### Activity
Each record below is to be retyped exactly, with its pictures omitted.

(Collected data)
══════════════════════════════

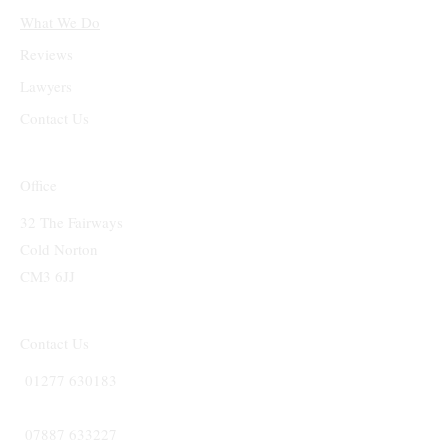
What We Do
Reviews
Lawyers
Contact Us
Office
32 The Fairways
Cold Norton
CM3 6JJ
Contact Us
01277 630183
07887 633227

══════════════════════════════

### Output of the task
What We Do
Reviews
Lawyers
Contact Us
Office
32 The Fairways
Cold Norton
CM3 6JJ
Contact Us
01277 630183
07887 633227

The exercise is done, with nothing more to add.